Skip to content

Best strategy to update a csv file at the end of a Lambda function

0

I would like to use Lambda to analyze 10000 images. Lambda should generate the analysis result of one image as one row of numbers, like [374,782,54,22,555,654,901,22,45], for example. The Lambda function will be called for 10000 times, with maximal concurrency to speed it up.
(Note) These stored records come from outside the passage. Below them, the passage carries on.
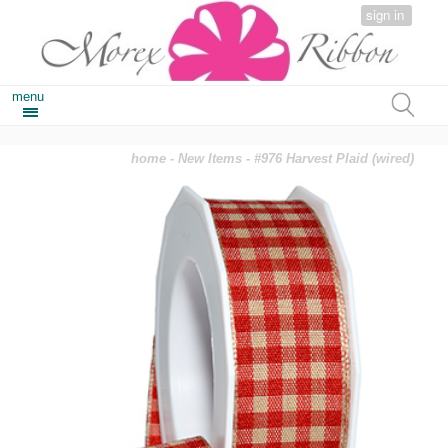
sign in
menu
home
-
New Items
- #976 Harvest Plaid (wired)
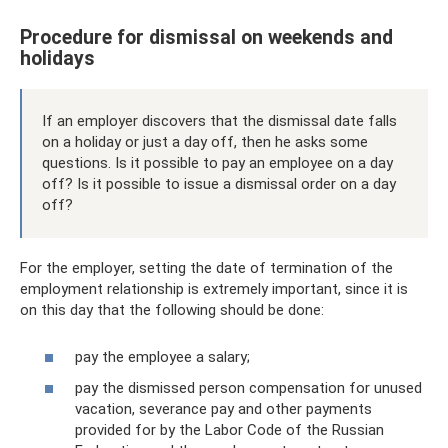
Procedure for dismissal on weekends and
holidays
If an employer discovers that the dismissal date falls
on a holiday or just a day off, then he asks some
questions. Is it possible to pay an employee on a day
off? Is it possible to issue a dismissal order on a day
off?
For the employer, setting the date of termination of the
employment relationship is extremely important, since it is
on this day that the following should be done:
pay the employee a salary;
pay the dismissed person compensation for unused
vacation, severance pay and other payments
provided for by the Labor Code of the Russian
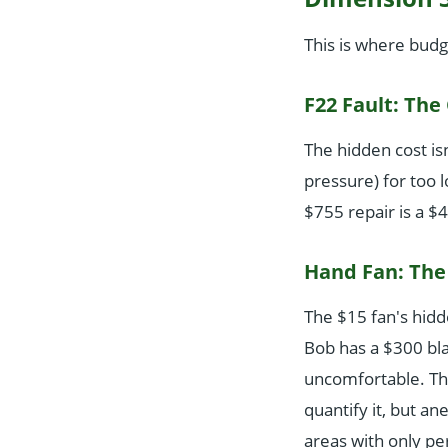
This is where budg
F22 Fault: The
The hidden cost isn'
pressure) for too 
$755 repair is a $
Hand Fan: The 
The $15 fan's hidde
Bob has a $300 blad
uncomfortable. Tha
quantify it, but a
areas with only pe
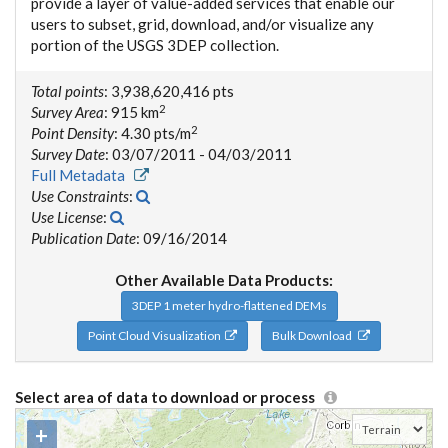
provide a layer of value-added services that enable our
users to subset, grid, download, and/or visualize any
portion of the USGS 3DEP collection.
Total points
: 3,938,620,416 pts
2
Survey Area
: 915 km
2
Point Density
: 4.30 pts/m
Survey Date
: 03/07/2011 - 04/03/2011
Full Metadata
Use Constraints
:
Use License
:
Publication Date
: 09/16/2014
Other Available Data Products:
3DEP 1 meter hydro-flattened DEMs
Point Cloud Visualization
Bulk Download
Select area of data to download or process
+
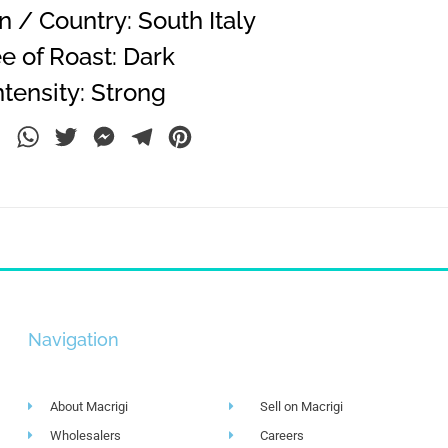
 / Country: South Italy
e of Roast: Dark
tensity: Strong
ebook
LinkedIn
WhatsApp
Twitter
Messenger
Telegram
Pinterest
Navigation
About Macrigi
Sell on Macrigi
Wholesalers
Careers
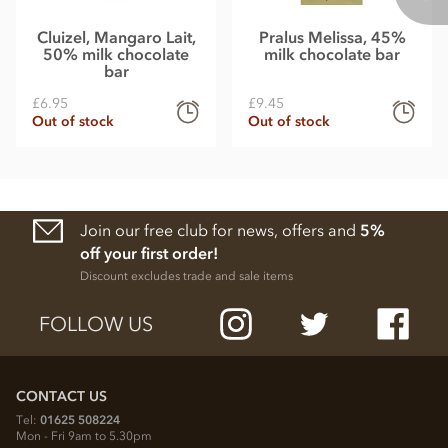
Cluizel, Mangaro Lait,
Pralus Melissa, 45%
50% milk chocolate
milk chocolate bar
bar
£6.95
£9.45
Out of stock
Out of stock
Join our free club for news, offers and
5%
off your first order!
Discount excludes trade and sale items
FOLLOW US
CONTACT US
Tel:
01625 508224
Mon - Fri 9am to 5.30pm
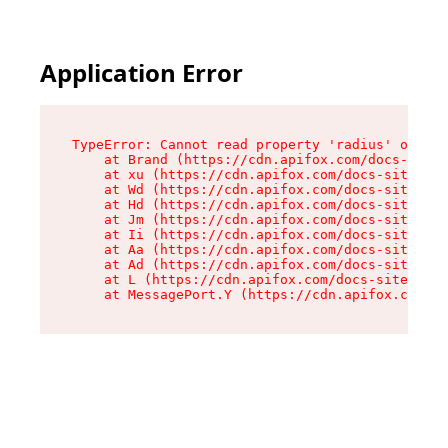
Application Error
TypeError: Cannot read property 'radius' of und
    at Brand (https://cdn.apifox.com/docs-site/
    at xu (https://cdn.apifox.com/docs-site/ass
    at Wd (https://cdn.apifox.com/docs-site/ass
    at Hd (https://cdn.apifox.com/docs-site/ass
    at Jm (https://cdn.apifox.com/docs-site/ass
    at Ii (https://cdn.apifox.com/docs-site/ass
    at Aa (https://cdn.apifox.com/docs-site/ass
    at Ad (https://cdn.apifox.com/docs-site/ass
    at L (https://cdn.apifox.com/docs-site/asse
    at MessagePort.Y (https://cdn.apifox.com/do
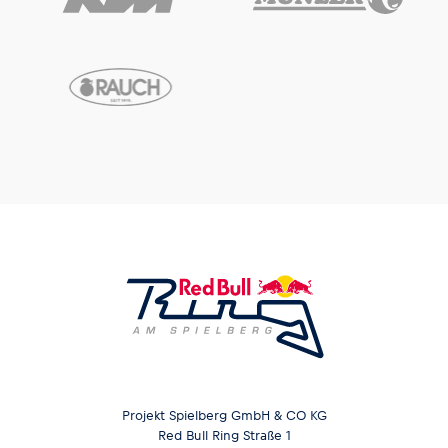
Projekt Spielberg GmbH & CO KG
Red Bull Ring Straße 1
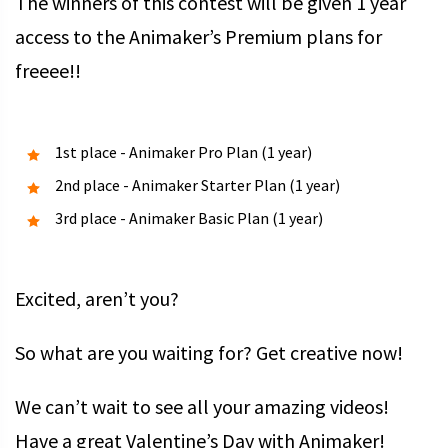
The winners of this contest will be given 1 year
access to the Animaker’s Premium plans for
freeee!!
1st place - Animaker Pro Plan (1 year)
2nd place - Animaker Starter Plan (1 year)
3rd place - Animaker Basic Plan (1 year)
Excited, aren’t you?
So what are you waiting for? Get creative now!
We can’t wait to see all your amazing videos!
Have a great Valentine’s Day with Animaker!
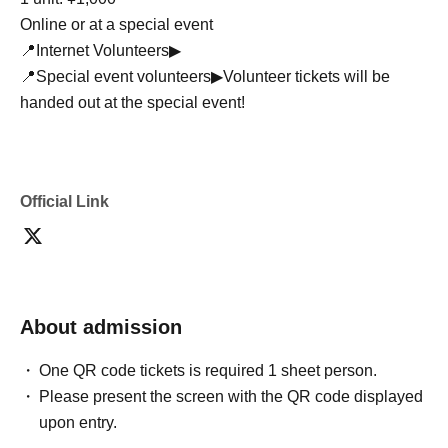
Online or at a special event
📍Internet Volunteers▶
📍Special event volunteers▶Volunteer tickets will be
handed out at the special event!
Official Link
About admission
One QR code tickets is required 1 sheet person.
Please present the screen with the QR code displayed
upon entry.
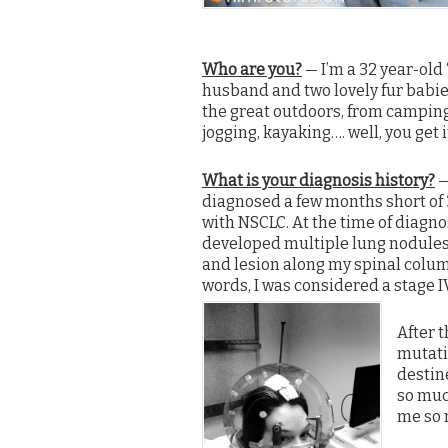
Who are you?
— I’m a 32 year-old
husband and two lovely fur bab
the great outdoors, from camping
jogging, kayaking…. well, you get i
What is your diagnosis history?
—
diagnosed a few months short of 3
with NSCLC. At the time of diagnos
developed multiple lung nodules
and lesion along my spinal colum
words, I was considered a stage I
After t
mutatio
destine
so much
me so 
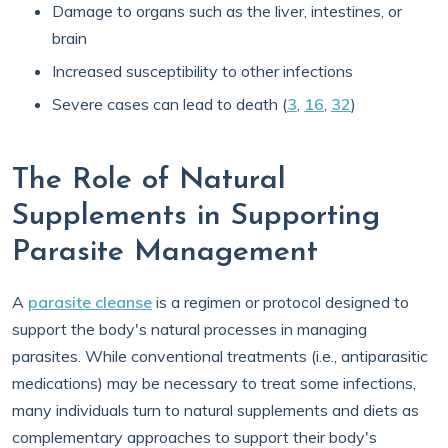
Damage to organs such as the liver, intestines, or
brain
Increased susceptibility to other infections
Severe cases can lead to death (
3
,
16
,
32
)
The Role of Natural
Supplements in Supporting
Parasite Management
A
parasite cleanse
is a regimen or protocol designed to
support the body's natural processes in managing
parasites. While conventional treatments (i.e., antiparasitic
medications) may be necessary to treat some infections,
many individuals turn to natural supplements and diets as
complementary approaches to support their body's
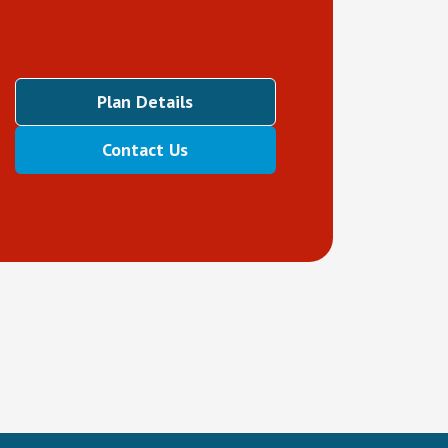
Plan Details
Contact Us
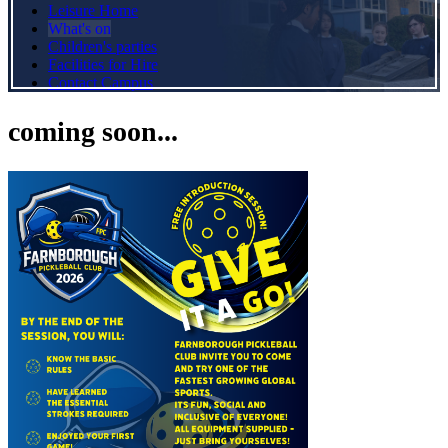
Leisure Home
What's on
Children's parties
Facilities for Hire
Contact Campus
coming soon...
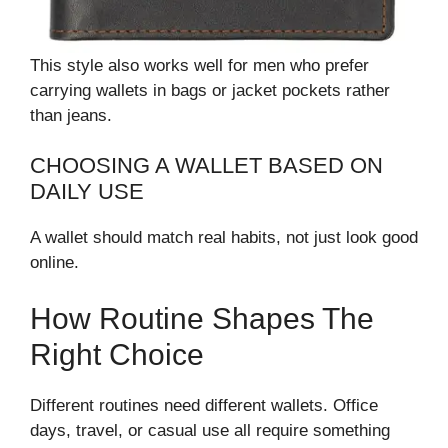
This style also works well for men who prefer
carrying wallets in bags or jacket pockets rather
than jeans.
CHOOSING A WALLET BASED ON
DAILY USE
A wallet should match real habits, not just look good
online.
How Routine Shapes The
Right Choice
Different routines need different wallets. Office
days, travel, or casual use all require something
I want to have my end result as a single CSV file with 10000 rows altogether. What is the best way to do this? As far as I know the Lambda layers are read-only so it's not an option. Of course I could create a new CSV file and overwrite the old one in S3 for 10000 times. But I guess that would incur unnecessary time and cost? (and maybe conflicts with concurrency). Of course I could just create 10000 single-line CSV files in S3, download them to computer, and I patch them together myself. But I guess there are more elegant solutions..

asked 2 years ago780 views
3 Answers
1

Hello.

Of course I could create a new CSV file and overwrite the old one in S3 for 10000 times. But I guess that would incur unnecessary time and cost?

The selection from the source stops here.